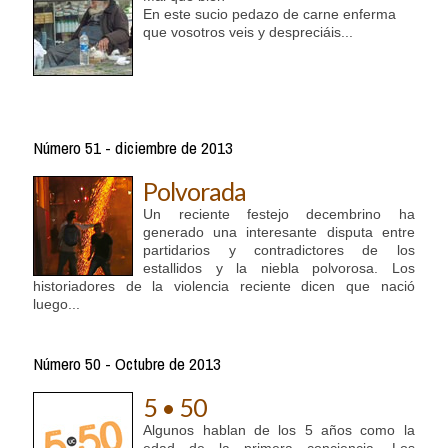
En este sucio pedazo de carne enferma
que vosotros veis y despreciáis...
Número 51 - diciembre de 2013
Polvorada
Un reciente festejo decembrino ha
generado una interesante disputa entre
partidarios y contradictores de los
estallidos y la niebla polvorosa. Los
historiadores de la violencia reciente dicen que nació
luego...
Número 50 - Octubre de 2013
5 • 50
Algunos hablan de los 5 años como la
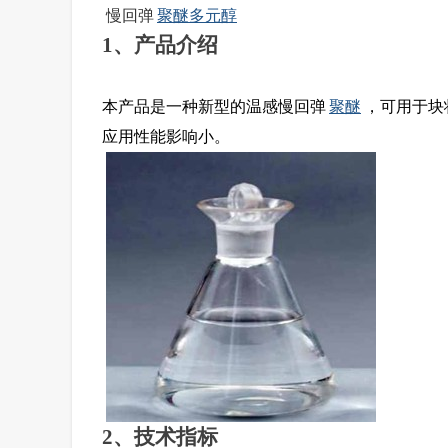
慢回弹
聚醚多元醇
1、产品介绍
本产品是一种新型的温感慢回弹
聚醚
，可用于块
应用性能影响小。
2、技术指标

----------

**EXERCISE PROMPT:**
Filter the lines above, keeping each one that contains the string "Número".

**REPLY TO THE EXERCISE:**
Número 51 - diciembre de 2013
Número 50 - Octubre de 2013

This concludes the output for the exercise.